Study after study across an astonishing range of socioeconomic, demographic, and life circumstances has reached the same conclusion: Happiness climbs high early in adulthood but begins to slide downward in the late thirties and early forties, dipping to a low in the fifties.6 (Blanchflower and Oswald found that “subjective wellbeing among American males bottoms out at an estimated 52.9 years.”7) But we recover quickly from this slump, and wellbeing later in life often exceeds that of our younger years. Elliott Jaques was on the right track but aboard the wrong train. Something does indeed happen to us at midlife, but the actual evidence is far less dramatic than his original speculation.

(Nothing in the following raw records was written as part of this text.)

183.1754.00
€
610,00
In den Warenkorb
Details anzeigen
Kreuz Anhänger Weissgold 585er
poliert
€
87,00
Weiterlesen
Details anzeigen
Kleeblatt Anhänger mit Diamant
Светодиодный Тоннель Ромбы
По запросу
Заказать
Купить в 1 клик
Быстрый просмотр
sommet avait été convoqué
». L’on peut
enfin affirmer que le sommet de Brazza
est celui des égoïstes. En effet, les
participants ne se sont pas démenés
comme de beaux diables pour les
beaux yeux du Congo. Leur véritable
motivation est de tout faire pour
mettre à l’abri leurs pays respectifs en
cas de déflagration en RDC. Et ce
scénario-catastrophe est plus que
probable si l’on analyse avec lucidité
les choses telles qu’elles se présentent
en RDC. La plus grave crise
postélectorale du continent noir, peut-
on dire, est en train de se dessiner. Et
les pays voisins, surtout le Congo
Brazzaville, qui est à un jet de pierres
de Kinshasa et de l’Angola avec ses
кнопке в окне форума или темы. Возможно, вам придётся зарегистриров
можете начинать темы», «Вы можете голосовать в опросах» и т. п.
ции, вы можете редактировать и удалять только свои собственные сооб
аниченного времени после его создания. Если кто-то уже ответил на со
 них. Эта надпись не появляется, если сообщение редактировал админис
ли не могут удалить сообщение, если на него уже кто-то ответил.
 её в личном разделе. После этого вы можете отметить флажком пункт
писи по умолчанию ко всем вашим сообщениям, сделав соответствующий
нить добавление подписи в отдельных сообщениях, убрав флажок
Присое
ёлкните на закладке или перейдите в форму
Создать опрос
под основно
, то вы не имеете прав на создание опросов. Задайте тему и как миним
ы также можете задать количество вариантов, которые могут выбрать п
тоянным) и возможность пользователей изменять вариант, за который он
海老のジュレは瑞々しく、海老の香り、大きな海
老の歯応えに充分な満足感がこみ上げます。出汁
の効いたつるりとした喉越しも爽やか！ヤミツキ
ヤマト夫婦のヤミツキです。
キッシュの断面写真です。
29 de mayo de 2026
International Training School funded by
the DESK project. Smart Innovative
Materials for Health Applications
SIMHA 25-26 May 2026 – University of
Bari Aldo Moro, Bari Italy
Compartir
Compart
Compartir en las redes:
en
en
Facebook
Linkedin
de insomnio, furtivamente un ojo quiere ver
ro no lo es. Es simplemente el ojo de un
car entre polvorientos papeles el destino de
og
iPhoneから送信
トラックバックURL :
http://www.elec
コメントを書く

But why? Why does this midpoint deflate us? One possibility is the disappointment of unrealized expectations. In our na?ve twenties and thirties, our hopes are high, our scenarios rosy. Then reality trickles in like a slow leak in the roof. Only one person gets to be CEO—and it’s not going to be you. Some marriages crumble—and yours, sadly, is one of them. That dream of owning a Premier League team becomes remote when you can barely cover your mortgage. Yet we don’t remain in the emotional basement for long, because over time we adjust our aspirations and later realize that life is pretty good. In short, we dip in the middle because we’re lousy forecasters. In youth, our expectations are too high. In older age, they’re too low.8

However, another explanation is also plausible. In 2012, five scientists asked zookeepers and animal researchers in three countries to help them better understand the more than 500 great apes under their collective care. These primates—chimpanzees and orangutans—ranged from infants to older adults. The researchers wanted to know how they were doing. So they asked the human personnel to rate the apes’ mood and wellbeing. (Don’t laugh. The researchers explain that the questionnaire they used “is a well-established method for assessing positive affect in captive primates.”) Then they matched those happiness ratings to the ages of the great apes. The resulting chart is shown here.9



That raises an intriguing possibility: Could the midpoint slump be more biology than sociology, less a malleable reaction to circumstance than an immutable force of nature?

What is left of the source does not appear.